Your instructions: Each line of the data below either holds "шенилла" or does not. Report how many do, and only that.

Given data:
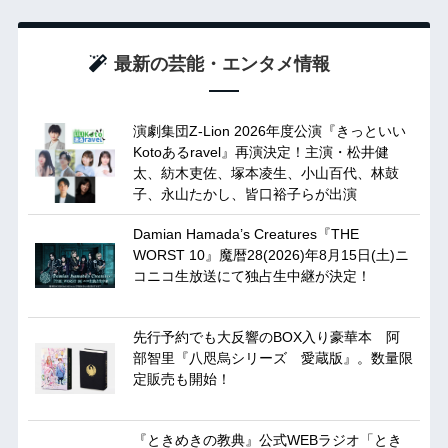
最新の芸能・エンタメ情報
演劇集団Z-Lion 2026年度公演『きっといい
Kotoあるravel』再演決定！主演・松井健
太、紡木吏佐、塚本凌生、小山百代、林鼓
子、永山たかし、皆口裕子らが出演
Damian Hamada’s Creatures『THE
WORST 10』魔暦28(2026)年8月15日(土)ニ
コニコ生放送にて独占生中継が決定！
先行予約でも大反響のBOX入り豪華本 阿
部智里『八咫烏シリーズ 愛蔵版』。数量限
定販売も開始！
『ときめきの教典』公式WEBラジオ「とき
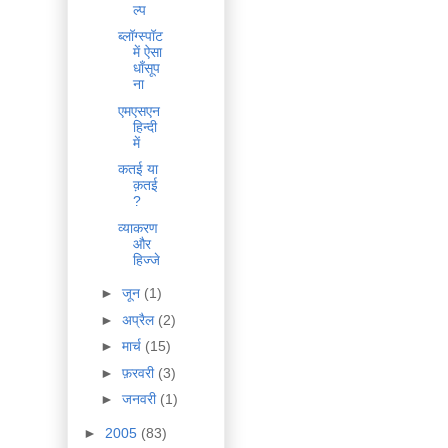
ल्प
ब्लॉग्स्पॉट
में ऐसा
धाँसूप
ना
एमएसएन
हिन्दी
में
कतई या
क़तई
?
व्याकरण
और
हिज्जे
►
जून
(1)
►
अप्रैल
(2)
►
मार्च
(15)
►
फ़रवरी
(3)
►
जनवरी
(1)
►
2005
(83)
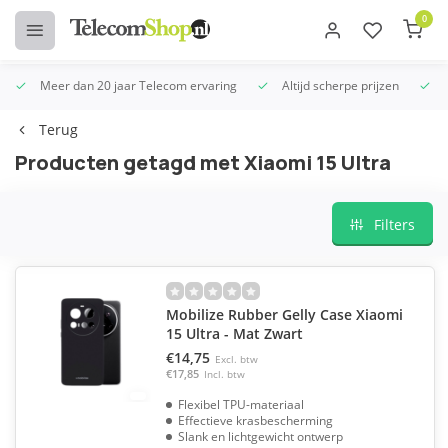
0
Meer dan 20 jaar Telecom ervaring
Altijd scherpe prijzen
U
Terug
Producten getagd met Xiaomi 15 Ultra
Filters
Mobilize Rubber Gelly Case Xiaomi
15 Ultra - Mat Zwart
€14,75
Excl. btw
€17,85
Incl. btw
Flexibel TPU-materiaal
Effectieve krasbescherming
Slank en lichtgewicht ontwerp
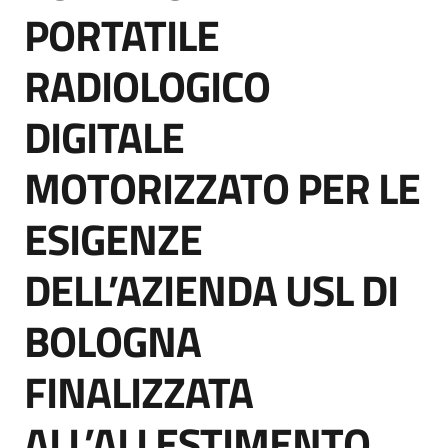
acquisto
PORTATILE
RADIOLOGICO
Supporto
DIGITALE
MOTORIZZATO PER LE
Piattaforme
telematiche
ESIGENZE
DELL’AZIENDA USL DI
BOLOGNA
English
FINALIZZATA
site
ALL’ALLESTIMENTO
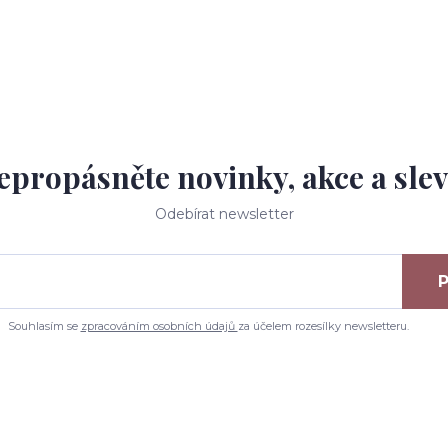
epropásněte novinky, akce a slev
Odebírat newsletter
P
Souhlasím se
zpracováním osobních údajů
za účelem rozesílky newsletteru.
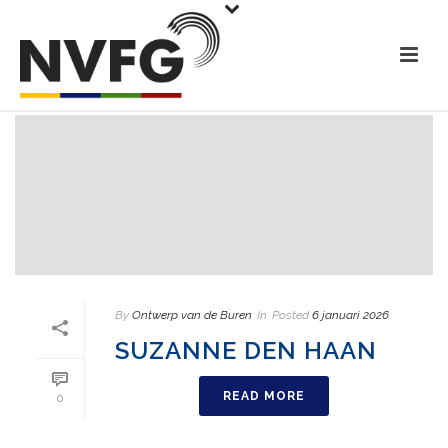
By
Ontwerp van de Buren
In
Posted
6 januari 2026
SUZANNE DEN HAAN
READ MORE
0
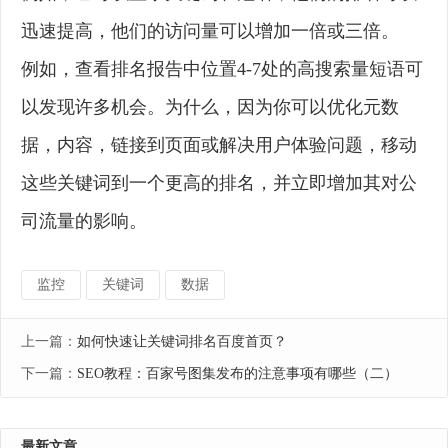
迅速提高，他们的访问量可以增加一倍或三倍。
例如，查看排名报告中位置4-7处的高搜索量短语可
以发现许多机会。为什么，因为你可以优化元数
据，内容，链接到页面或解决用户体验问题，移动
这些关键词到一个更高的排名，并立即增加其对公
司流量的影响。
监控
关键词
数据
上一篇：
如何快速让关键词排名百度首页？
下一篇：
SEO教程：百家号图集发布的注意事项有哪些（二）
最新文章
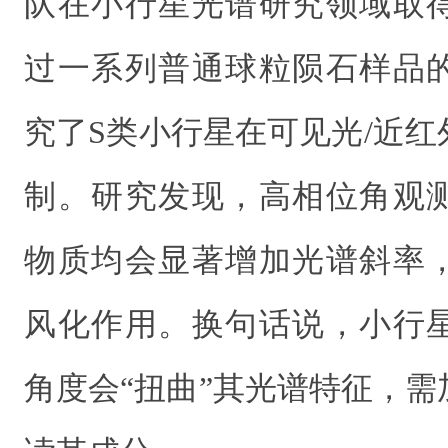
队在小行星光谱研究领域取
过一系列普通球粒陨石样品
究了S类小行星在可见光/近
制。
研究发现，高相位角观
物质均会
显著增加
光谱斜率
风化作用。换句话说，小行
角度会“扭曲”其光谱特征，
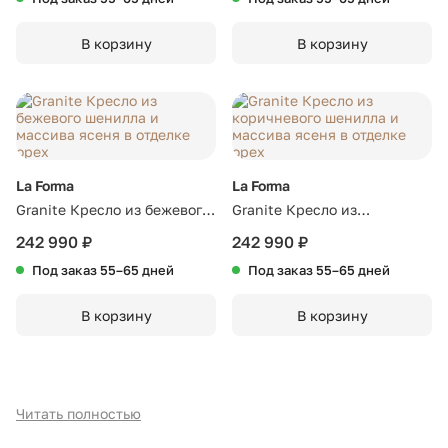
В корзину
В корзину
La Forma
La Forma
Granite Кресло из бежевого
Granite Кресло из
шенилла и массива ясеня в
коричневого шенилла и
242 990 ₽
242 990 ₽
отделке орех
массива ясеня в отделке
Под заказ 55–65 дней
Под заказ 55–65 дней
орех
В корзину
В корзину
Читать полностью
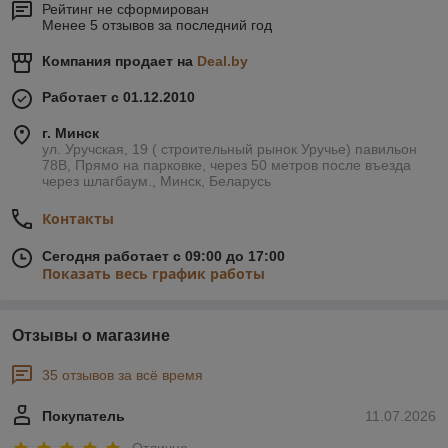
Рейтинг не сформирован
Менее 5 отзывов за последний год
Компания продает на
Deal.by
Работает с 01.12.2010
г. Минск
ул. Уручская, 19 ( строительный рынок Уручье) павильон
78В, Прямо на парковке, через 50 метров после въезда
через шлагбаум., Минск, Беларусь
Контакты
Сегодня работает с 09:00 до 17:00
Показать весь график работы
Отзывы о магазине
35 отзывов за всё время
Покупатель
11.07.2026
Отлично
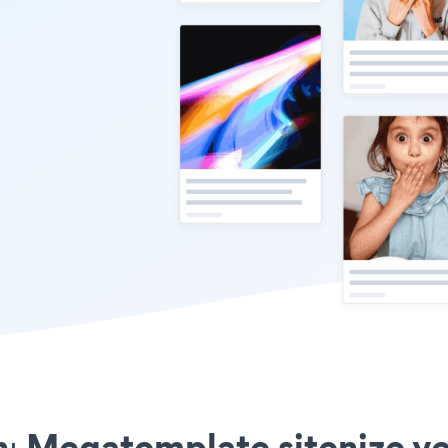
ı Megatemplate sitenize ye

Answer to this problem: 2